En marzo de este año y ante un nuevo inicio del ciclo escolar, Ate Rosario y Amsafé realizaron un relevamiento sobre el estado de las escuelas. Los números son preocupantes: sobre un total de 223 escuelas relevadas, en 55 % no funcionaba el servicio de gas, en el 41% la provisión de agua era inadecuada o nula, el 37% tenía problemas con la instalación eléctrica y el 41% contenía aulas sin ventilación cruzada. También denuncian la precariedad de los alimentos que llegan a los comedores escolares.
La pandemia, no hay duda, agravó y complejizó la situación social y económica en las barriadas rosarinas. Los docentes lo perciben y lo sienten. También reconocen un nuevo fenómeno: las migraciones que obligadamente tienen que hacer algunas familias, forzadas a abandonar su barrio debido a las amenazas, usurpaciones, balaceras. “Son migraciones producto de la violencia, yo tengo alumnxs que vienen de Tablada, zona oeste, que es el otro extremo”, dice Marcelo.
A pesar de todo, los tres coinciden en algo: “somos herejes de la esperanza aún sabiendo que es complicado.

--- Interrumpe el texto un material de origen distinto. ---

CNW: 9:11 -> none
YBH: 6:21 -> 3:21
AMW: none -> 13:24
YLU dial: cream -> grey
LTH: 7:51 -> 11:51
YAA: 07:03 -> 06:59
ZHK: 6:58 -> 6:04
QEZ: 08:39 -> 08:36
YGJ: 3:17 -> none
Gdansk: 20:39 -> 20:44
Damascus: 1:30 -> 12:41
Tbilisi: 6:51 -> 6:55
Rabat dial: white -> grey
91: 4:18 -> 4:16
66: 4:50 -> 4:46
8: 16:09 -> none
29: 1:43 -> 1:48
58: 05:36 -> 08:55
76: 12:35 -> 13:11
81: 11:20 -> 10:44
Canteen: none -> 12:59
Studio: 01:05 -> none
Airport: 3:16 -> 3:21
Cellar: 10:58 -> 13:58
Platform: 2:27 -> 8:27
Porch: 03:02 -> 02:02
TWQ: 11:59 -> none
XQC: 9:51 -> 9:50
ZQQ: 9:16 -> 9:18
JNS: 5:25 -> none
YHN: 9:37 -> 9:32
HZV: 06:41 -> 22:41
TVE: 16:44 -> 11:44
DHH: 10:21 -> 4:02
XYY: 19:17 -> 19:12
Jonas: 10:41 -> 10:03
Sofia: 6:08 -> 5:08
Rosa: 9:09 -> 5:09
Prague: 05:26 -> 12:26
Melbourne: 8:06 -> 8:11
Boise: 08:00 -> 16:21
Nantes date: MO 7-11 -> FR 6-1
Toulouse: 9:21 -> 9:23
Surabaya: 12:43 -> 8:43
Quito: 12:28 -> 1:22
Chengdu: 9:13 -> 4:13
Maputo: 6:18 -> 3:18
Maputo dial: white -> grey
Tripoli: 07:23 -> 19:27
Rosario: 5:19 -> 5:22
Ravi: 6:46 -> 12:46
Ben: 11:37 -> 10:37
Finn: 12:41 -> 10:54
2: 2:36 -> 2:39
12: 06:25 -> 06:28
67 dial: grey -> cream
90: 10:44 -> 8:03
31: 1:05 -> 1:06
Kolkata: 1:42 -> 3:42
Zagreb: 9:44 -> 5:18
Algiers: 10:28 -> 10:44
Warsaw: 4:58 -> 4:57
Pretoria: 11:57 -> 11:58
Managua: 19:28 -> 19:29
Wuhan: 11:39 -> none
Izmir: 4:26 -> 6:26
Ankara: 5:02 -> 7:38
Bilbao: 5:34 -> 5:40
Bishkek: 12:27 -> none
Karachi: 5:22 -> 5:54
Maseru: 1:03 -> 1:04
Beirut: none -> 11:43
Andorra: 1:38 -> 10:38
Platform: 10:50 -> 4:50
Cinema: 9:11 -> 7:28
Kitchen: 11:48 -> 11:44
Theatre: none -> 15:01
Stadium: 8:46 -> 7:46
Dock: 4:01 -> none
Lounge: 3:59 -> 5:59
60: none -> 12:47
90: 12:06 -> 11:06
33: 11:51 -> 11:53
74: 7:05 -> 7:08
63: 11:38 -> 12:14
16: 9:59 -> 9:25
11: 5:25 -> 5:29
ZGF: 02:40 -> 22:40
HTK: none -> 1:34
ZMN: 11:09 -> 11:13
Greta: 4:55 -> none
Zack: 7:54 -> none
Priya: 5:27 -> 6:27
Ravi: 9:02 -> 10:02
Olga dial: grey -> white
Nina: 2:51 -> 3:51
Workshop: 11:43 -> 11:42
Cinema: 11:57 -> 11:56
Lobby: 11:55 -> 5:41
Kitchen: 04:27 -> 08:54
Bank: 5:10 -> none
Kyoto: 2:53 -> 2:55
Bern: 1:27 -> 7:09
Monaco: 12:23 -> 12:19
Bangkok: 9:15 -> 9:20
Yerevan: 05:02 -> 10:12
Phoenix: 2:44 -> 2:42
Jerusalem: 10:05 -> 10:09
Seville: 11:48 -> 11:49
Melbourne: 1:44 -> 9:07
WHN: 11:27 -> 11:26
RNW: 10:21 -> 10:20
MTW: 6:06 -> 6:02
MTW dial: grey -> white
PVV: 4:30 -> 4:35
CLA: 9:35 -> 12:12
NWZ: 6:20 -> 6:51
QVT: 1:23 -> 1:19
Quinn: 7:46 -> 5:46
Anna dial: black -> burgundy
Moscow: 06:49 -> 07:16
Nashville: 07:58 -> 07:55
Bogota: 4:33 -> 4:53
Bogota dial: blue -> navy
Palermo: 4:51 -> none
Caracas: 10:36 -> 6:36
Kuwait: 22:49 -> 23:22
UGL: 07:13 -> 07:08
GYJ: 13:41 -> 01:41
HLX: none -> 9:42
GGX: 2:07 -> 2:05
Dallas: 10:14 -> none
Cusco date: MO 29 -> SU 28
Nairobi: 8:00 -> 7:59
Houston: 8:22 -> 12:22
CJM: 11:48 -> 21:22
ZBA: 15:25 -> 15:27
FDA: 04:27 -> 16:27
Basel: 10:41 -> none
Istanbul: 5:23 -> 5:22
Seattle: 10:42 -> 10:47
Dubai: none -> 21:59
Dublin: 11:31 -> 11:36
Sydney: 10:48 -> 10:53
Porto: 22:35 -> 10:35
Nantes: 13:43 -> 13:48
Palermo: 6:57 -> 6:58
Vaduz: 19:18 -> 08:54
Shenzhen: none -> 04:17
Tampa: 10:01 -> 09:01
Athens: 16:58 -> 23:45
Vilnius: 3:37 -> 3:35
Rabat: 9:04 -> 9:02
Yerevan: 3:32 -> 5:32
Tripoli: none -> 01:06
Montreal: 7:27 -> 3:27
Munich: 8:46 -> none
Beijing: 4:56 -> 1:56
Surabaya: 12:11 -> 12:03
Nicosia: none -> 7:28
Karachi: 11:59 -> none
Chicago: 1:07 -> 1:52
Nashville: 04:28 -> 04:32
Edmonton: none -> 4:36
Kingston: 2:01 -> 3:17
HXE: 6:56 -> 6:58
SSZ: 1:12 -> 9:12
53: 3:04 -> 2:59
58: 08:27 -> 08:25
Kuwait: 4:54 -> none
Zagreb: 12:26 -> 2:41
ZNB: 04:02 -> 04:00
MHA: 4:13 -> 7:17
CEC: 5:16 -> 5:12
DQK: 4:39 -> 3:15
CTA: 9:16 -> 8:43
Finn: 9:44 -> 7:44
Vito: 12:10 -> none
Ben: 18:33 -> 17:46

Los resortes del Estado dan respuesta a media o no dan respuesta. Pero todavía la escuela, que es una institución del Estado, sigue siendo el lugar que aloja a las infancias y las juventudes. Cuando un chico/a se abraza a las palabras es un cambio muy significativo en la vida de ese niño y esa niña, y ahí está la potencia de poder enfrentar estas adversidades. También está en la cotidianeidad y en el encuentro”.
Román destacará algunas historias que hablan de la vitalidad, de los proyectos a futuro y de la importancia de las políticas públicas cuando ponen en el centro, la vida de las juventudes de los barrios. Porque es tan cierto que en esos mismos lugares donde las disputas territoriales se dirimen con balas y la economía delictiva gana el terreno que el Estado no ocupa, también hay organización popular, lazos de solidaridad, militancia social, infancias soñando mundos, jóvenes que transitan por diferentes espacios, que van y vienen con toda la complejidad del contexto, trabajadorxs estatales precarizadxs atendiendo demandas y maestrxs intentando construir otros destinos posibles. “Desde el año pasado dos estudiantes de la escuela ingresaron a la Universidad, hubo un acompañamiento de la Secretaría de Bienestar Estudiantil, y era algo que no había pasado antes. Para nosotros fue un logro, lo vivimos como si fuera un mundial. Todos los días hay un montón de historias lindas que exceden la violencia cotidiana” aunque no siempre trasciendan como noticia.